7. You spend $5,000 on a bike but won’t spend $200 to get a fit
When it comes to injury, sometimes it is about the bike. The wrong bike can force you into a position that doesn’t necessarily work for you, as opposed to the bike supporting your natural position, explains Scott Holz, a Body Geometry Fit specialist and director of Specialized Bike Components University.
Even if you are on the right bike, you might need a new fit if an ache suddenly springs up. “That means something has changed,” says Holz. “It could be the equipment—maybe your shoes or pedals are worn out—or it could be a change in your body, such as a weight shift or change in your range of motion.” Often that change is an increase in training. “Something that didn’t bother you when you were riding 40 miles at a time might be a problem if you’re starting to train 60, 70 or 80 miles.” Fit is dynamic, he explains, and may need to be revisited as your body or the demands on it change.
Is a fitter or a doctor your first step when you feel pain? There’s no clear answer, Holz says. “But I think one of the definitions of a skilled fitter is when they know they’re out of their element and recommend that you see a medical professional.”

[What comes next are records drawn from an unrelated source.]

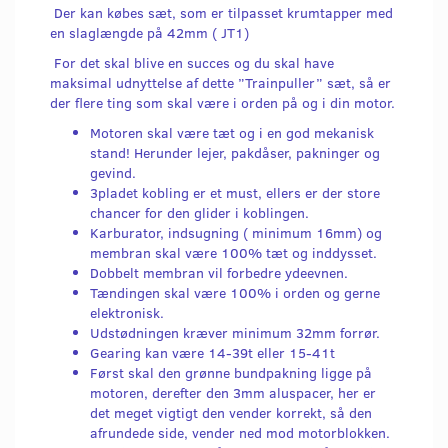
Der kan købes sæt, som er tilpasset krumtapper med
en slaglængde på 42mm ( JT1)
For det skal blive en succes og du skal have
maksimal udnyttelse af dette ”Trainpuller” sæt, så er
der flere ting som skal være i orden på og i din motor.
Motoren skal være tæt og i en god mekanisk
stand! Herunder lejer, pakdåser, pakninger og
gevind.
3pladet kobling er et must, ellers er der store
chancer for den glider i koblingen.
Karburator, indsugning ( minimum 16mm) og
membran skal være 100% tæt og inddysset.
Dobbelt membran vil forbedre ydeevnen.
Tændingen skal være 100% i orden og gerne
elektronisk.
Udstødningen kræver minimum 32mm forrør.
Gearing kan være 14-39t eller 15-41t
Først skal den grønne bundpakning ligge på
motoren, derefter den 3mm aluspacer, her er
det meget vigtigt den vender korrekt, så den
afrundede side, vender ned mod motorblokken.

8. You think “rest” is a dirty word
“Rest is a four-letter word, but it’s a good four-letter word,” says Krabak. That is, as long as you know what “rest” really means. “Rest should be crafted to maximize healing and minimize deconditioning,” he says. So if you sprain your ankle, you can likely work your upper body while you’re healing (so if you think your rehab team is requiring total rest when you could probably be doing something, it’s worth getting a second opinion). But on the flip side, you have to accept that you’ll need to knock some things back. “I know a high-level athlete who had a sacroiliac injury and said he was ‘resting’ because he’d just done a marathon at an eight-minute pace,” says Krabak. Be careful with that: Lying to yourself won’t make you healthier.